Western Australia is a pertinent place to work on this project, given the debate over baited drum lines to cull sharks, and the project has been funded by Western Australia’s Department of Commerce.
Initial recordings have been made of people in a pool swimming and snorkelling past a hydrophone – a microphone designed to record or listen to underwater sound. Erbe’s team records people swimming and surfing at beaches to see how far their noises travel. These sounds can then be played to sharks in enclosures at Ocean Park Aquarium in Shark Bay to check for any responses.
“If we see responses from the sharks, the next step is to figure out if we can mask the sounds of people in the water using artificial signals,” says Erbe. These artificial signals are band-limited white noise, created digitally. “We can see which frequencies, or part of the human sound signature, could be detected by the sharks and calculate the range limits at which that might occur. We can then design masking signals that fill in around them so those frequencies can’t be detected,” she says. The team will test these masking signals by playing them back to the sharks at Ocean Park Aquarium.
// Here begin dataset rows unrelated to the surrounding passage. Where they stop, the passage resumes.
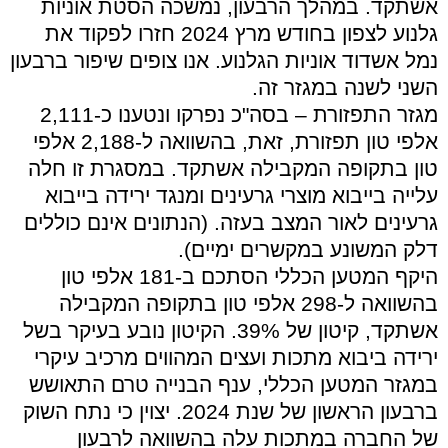
אשתקד. במהלך הרבעון, נמשכה הסטת אוניות
גלנוע לצפון בחודש מרץ 2024 חזרו לפקוד את
נמל אשדוד אוניות הגלנוע. אנו צופים שיפור ברבעון
השני לשנה במגזר זה.
מגזר התפזורת – בסה"כ נפרקו ונטענו כ-2,111
אלפי טון תפזורת, זאת, בהשוואה ל-2,188 אלפי
טון בתקופה המקבילה אשתקד. במסגרת זו חלה
עלייה בייבוא מוצרי גרעינים ומנגד ירידה בייבוא
גרעינים לאור המצב בעזה. (הנתונים אינם כוללים
דלק המשונע במקשרים ימיים).
היקף המטען הכללי הסתכם ב-181 אלפי טון
בהשוואה ל-298 אלפי טון בתקופה המקבילה
אשתקד, קיטון של 39%. הקיטון נובע בעיקר בשל
ירידה ביבוא מתכות ועצים המהווים מרכיב עיקרי
במגזר המטען הכללי, ענף הבנייה טרם התאושש
ברבעון הראשון של שנת 2024. יצוין כי נתח השוק
של החברה במתכות עלה בהשוואה לרבעון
This masking technique is different to other approaches where loud sounds are played at beaches to scare sharks away. The problem with the loud sound approach, says Erbe, is that it potentially interferes with an entire underwater ecosystem. The masking approach, on the other hand, is targeted at frequencies and levels that only sharks can hear in the surf zone. “We’re not looking at scaring the sharks away, we’re just limiting them from detecting humans,” she says.
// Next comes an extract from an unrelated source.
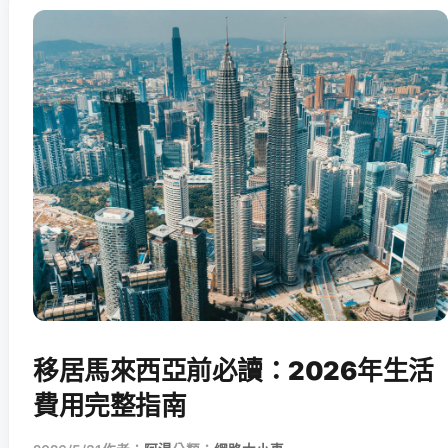
移居馬來西亞前必讀：2026年生活
費用完整指南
According to Erbe, a multidisciplinary approach is crucial to solving problems such as shark mitigation, and her team ranges from physicists to acousticians, engineers and marine biologists.
Team member Dr Miles Parsons is leading another project on the sonar detection of sharks with the aim of building an early warning system. “The solution will have to be a combination of detecting sharks and preventing them detecting us,” says Erbe.